## TASK
Pictures stay out of this copy, which runs from the first line of the material through the line containing "自愿要求结束妊娠的健康妇女。".

## PROVIDED INFORMATION
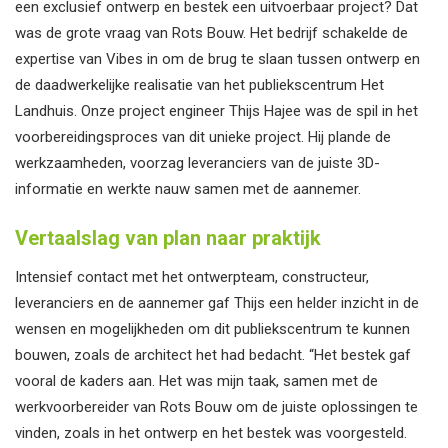
een exclusief ontwerp en bestek een uitvoerbaar project? Dat
was de grote vraag van Rots Bouw. Het bedrijf schakelde de
expertise van Vibes in om de brug te slaan tussen ontwerp en
de daadwerkelijke realisatie van het publiekscentrum Het
Landhuis. Onze project engineer Thijs Hajee was de spil in het
voorbereidingsproces van dit unieke project. Hij plande de
werkzaamheden, voorzag leveranciers van de juiste 3D-
informatie en werkte nauw samen met de aannemer.
Vertaalslag van plan naar praktijk
Intensief contact met het ontwerpteam, constructeur,
leveranciers en de aannemer gaf Thijs een helder inzicht in de
wensen en mogelijkheden om dit publiekscentrum te kunnen
bouwen, zoals de architect het had bedacht. “Het bestek gaf
vooral de kaders aan. Het was mijn taak, samen met de
werkvoorbereider van Rots Bouw om de juiste oplossingen te
vinden, zoals in het ontwerp en het bestek was voorgesteld.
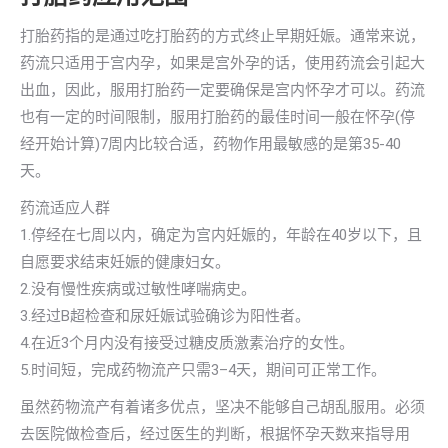
打胎药指的是通过吃打胎药的方式终止早期妊娠。通常来说，
药流只适用于宫内孕，如果是宫外孕的话，使用药流会引起大
出血，因此，服用打胎药一定要确保是宫内怀孕才可以。药流
也有一定的时间限制，服用打胎药的最佳时间一般在怀孕(停
经开始计算)7周内比较合适，药物作用最敏感的是第35-40
天。
药流适应人群
1.停经在七周以内，确定为宫内妊娠的，年龄在40岁以下，且
自愿要求结束妊娠的健康妇女。
2.没有慢性疾病或过敏性哮喘病史。
3.经过B超检查和尿妊娠试验确诊为阳性者。
4.在近3个月内没有接受过糖皮质激素治疗的女性。
5.时间短，完成药物流产只需3–4天，期间可正常工作。
虽然药物流产有着诸多优点，坚决不能够自己胡乱服用。必须
去医院做检查后，经过医生的判断，根据怀孕天数来指导用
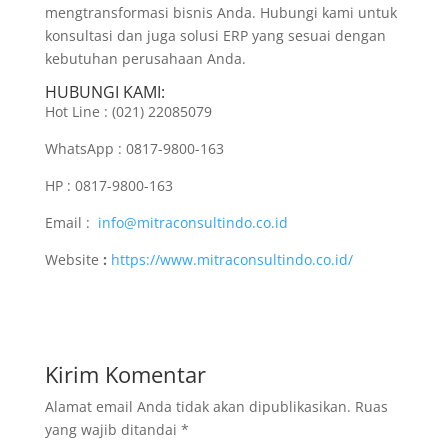
mengtransformasi bisnis Anda. Hubungi kami untuk
konsultasi dan juga solusi ERP yang sesuai dengan
kebutuhan perusahaan Anda.
HUBUNGI KAMI:
Hot Line : (021) 22085079
WhatsApp : 0817-9800-163
HP : 0817-9800-163
Email :
info@mitraconsultindo.co.id
Website
:
https://www.mitraconsultindo.co.id/
Kirim Komentar
Alamat email Anda tidak akan dipublikasikan.
Ruas
yang wajib ditandai
*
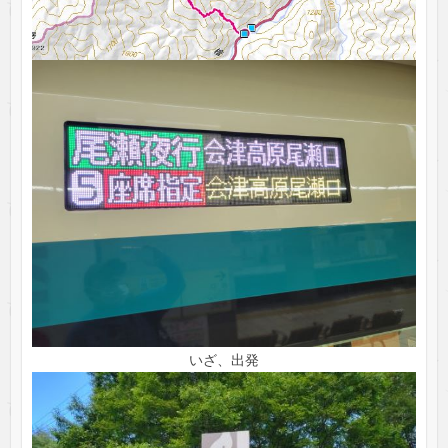
いざ、出発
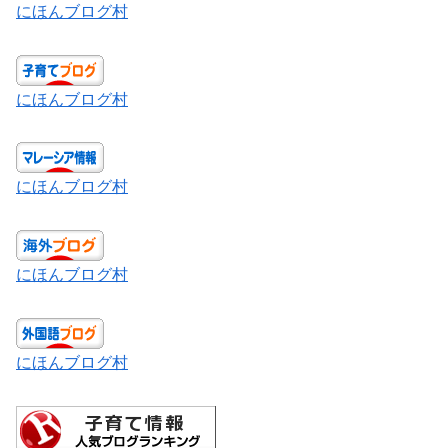
にほんブログ村
にほんブログ村
にほんブログ村
にほんブログ村
にほんブログ村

## REPLY TO THE EXERCISE
een exclusief ontwerp en bestek een uitvoerbaar project? Dat
was de grote vraag van Rots Bouw. Het bedrijf schakelde de
expertise van Vibes in om de brug te slaan tussen ontwerp en
de daadwerkelijke realisatie van het publiekscentrum Het
Landhuis. Onze project engineer Thijs Hajee was de spil in het
voorbereidingsproces van dit unieke project. Hij plande de
werkzaamheden, voorzag leveranciers van de juiste 3D-
informatie en werkte nauw samen met de aannemer.
Vertaalslag van plan naar praktijk
Intensief contact met het ontwerpteam, constructeur,
leveranciers en de aannemer gaf Thijs een helder inzicht in de
wensen en mogelijkheden om dit publiekscentrum te kunnen
bouwen, zoals de architect het had bedacht. “Het bestek gaf
vooral de kaders aan. Het was mijn taak, samen met de
werkvoorbereider van Rots Bouw om de juiste oplossingen te
vinden, zoals in het ontwerp en het bestek was voorgesteld.
打胎药指的是通过吃打胎药的方式终止早期妊娠。通常来说，
药流只适用于宫内孕，如果是宫外孕的话，使用药流会引起大
出血，因此，服用打胎药一定要确保是宫内怀孕才可以。药流
也有一定的时间限制，服用打胎药的最佳时间一般在怀孕(停
经开始计算)7周内比较合适，药物作用最敏感的是第35-40
天。
药流适应人群
1.停经在七周以内，确定为宫内妊娠的，年龄在40岁以下，且
自愿要求结束妊娠的健康妇女。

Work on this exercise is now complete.